I was surprised by my overwhelming desire to make it look perfect. I knew going into this project it was a broken pitcher, but I still tried to hide the hot glue that seeped through the cracks. I tried to line up the seams and get the angles just right. I didn't want it just to come together, I wanted it to once again be perfect.
"You think you're a perfectionist? I am the perfectionist."
And there I saw God's desire to make me into the me He desires, how He must feel when I work against His perfect plan, how patiently His hands are transforming me with the goal to make me not just better, but perfect.
"You think you're a perfectionist? I am the perfectionist."
And there I saw God's desire to make me into the me He desires, how He must feel when I work against His perfect plan, how patiently His hands are transforming me with the goal to make me not just better, but perfect.

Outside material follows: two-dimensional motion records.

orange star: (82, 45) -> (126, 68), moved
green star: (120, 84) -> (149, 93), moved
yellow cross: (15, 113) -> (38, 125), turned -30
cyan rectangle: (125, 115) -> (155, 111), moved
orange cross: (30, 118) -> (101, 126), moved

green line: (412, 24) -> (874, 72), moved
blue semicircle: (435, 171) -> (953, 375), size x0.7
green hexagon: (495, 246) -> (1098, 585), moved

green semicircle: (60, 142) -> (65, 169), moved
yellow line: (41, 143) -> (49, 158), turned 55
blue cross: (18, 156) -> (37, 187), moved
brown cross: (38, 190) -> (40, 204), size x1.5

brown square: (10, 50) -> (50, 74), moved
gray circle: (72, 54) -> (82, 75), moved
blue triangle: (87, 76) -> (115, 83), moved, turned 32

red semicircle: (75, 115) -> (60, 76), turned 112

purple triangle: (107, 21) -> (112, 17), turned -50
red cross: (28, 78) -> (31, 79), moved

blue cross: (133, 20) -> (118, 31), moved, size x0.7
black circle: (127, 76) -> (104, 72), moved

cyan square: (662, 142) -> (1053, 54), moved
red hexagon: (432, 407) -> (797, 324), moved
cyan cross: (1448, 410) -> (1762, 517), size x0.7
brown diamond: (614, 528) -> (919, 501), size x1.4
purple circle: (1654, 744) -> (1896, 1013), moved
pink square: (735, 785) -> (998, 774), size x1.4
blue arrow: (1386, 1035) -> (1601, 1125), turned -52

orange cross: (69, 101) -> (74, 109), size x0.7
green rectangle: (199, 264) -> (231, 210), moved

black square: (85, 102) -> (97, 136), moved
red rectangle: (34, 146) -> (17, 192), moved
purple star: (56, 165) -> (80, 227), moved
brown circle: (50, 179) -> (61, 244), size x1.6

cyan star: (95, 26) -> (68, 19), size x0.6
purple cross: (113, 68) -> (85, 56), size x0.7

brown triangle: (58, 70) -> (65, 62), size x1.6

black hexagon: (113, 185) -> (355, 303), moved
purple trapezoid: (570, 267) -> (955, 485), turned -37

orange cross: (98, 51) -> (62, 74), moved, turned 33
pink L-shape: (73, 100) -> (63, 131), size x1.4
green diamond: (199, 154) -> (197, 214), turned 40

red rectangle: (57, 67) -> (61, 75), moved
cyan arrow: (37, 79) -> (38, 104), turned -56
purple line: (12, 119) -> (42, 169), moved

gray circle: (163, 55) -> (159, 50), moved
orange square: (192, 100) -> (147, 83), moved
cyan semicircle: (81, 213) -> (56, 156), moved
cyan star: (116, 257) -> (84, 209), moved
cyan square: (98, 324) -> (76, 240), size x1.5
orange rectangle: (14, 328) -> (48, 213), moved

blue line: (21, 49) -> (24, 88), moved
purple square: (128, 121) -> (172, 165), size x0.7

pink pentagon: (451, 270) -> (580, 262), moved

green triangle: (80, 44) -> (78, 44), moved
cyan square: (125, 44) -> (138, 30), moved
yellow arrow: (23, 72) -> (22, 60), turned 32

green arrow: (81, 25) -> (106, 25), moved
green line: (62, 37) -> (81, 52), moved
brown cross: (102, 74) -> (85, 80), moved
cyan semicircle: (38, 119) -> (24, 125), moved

A few of the pieces would not adhere no matter how many times I re-glued them. They got on my nerves. Then, as I fixed one piece another came off, and another, and another. Soon everything I touched crumbled! I was so frustrated that my hard work, my half glued together pitcher, was falling apart before my eyes. I had been at it for hours and the pitcher was falling apart faster than I could keep up. The shards of porcelain made their way into my hands and liquid desperation dripped a scarlet red contrast on the white of the pitcher. Whatever rope I had I was at the end of. This stupid pile of pieces had me slicing my flesh, spewing annoyance from my heart and settled in my head as hopelessness.
"You can't do it yourself."
I finally broke down in tears. He was right. No matter how hard I tried I couldn''t get this life perfect on my own. I had no hope if I relied on myself because I had no idea what I was doing. I needed to let God put me back together.

In the wee hours of the morning I realized there was no way to make this thing stay together and look pretty. If these broken pieces were ever going to join together then the glue holding them was going to show. Why did that bother me so much? Did I think I could hide the fact that my broken pitcher was glued back together? Pass it off as if it had never experienced shattering trauma on my front steps? Was I ashamed of how it looked with glue seeping out the sides? (as if there's a better way to piece together a shattered pitcher?) There I went worrying about what other people saw. I ran my glue gun along the outside walls and let go of my desire to make it look the way I wanted. No one will ever look at my pitcher and wonder how it's held together! Now if only I would mirror that. For one look at my life and the God-glue to be the most distinct element.
There was a big hole in the bottom. It didn't bother me too much because I doubt anyone will ever see it. Who looks at the underside of a pitcher? The one that made me uncomfortable was the big gaping hole on the front. Just looking at that section you can't even see what the pitcher used to look like. In place of beautiful porcelain all that's left is a hole. I missed the pretty yellow that lay somewhere in porcelain powder across my kitchen table and out my front door. It was an ugly and empty spot, front and center and it made the whole piece seem less functional (not like a glued together pitcher would ever serve it's purpose again, but with this huge hole it didn't even pretend to be able to!). That hole made it grotesquely apparent that this thing had broken to pieces.
And then I put the pitcher in the sunlight.
The sunlight spills out and it's the brightest, most beautiful part of the entire piece. All that's seen through the cracks is the light. The holes in my life are the parts I was most eager to cover up and hide but they're the parts where the light can shine the brightest!

For God, who said, "Let light shine out of darkness," made his light shine in our hearts to give us the light of the knowledge of God's glory displayed in the face of Christ.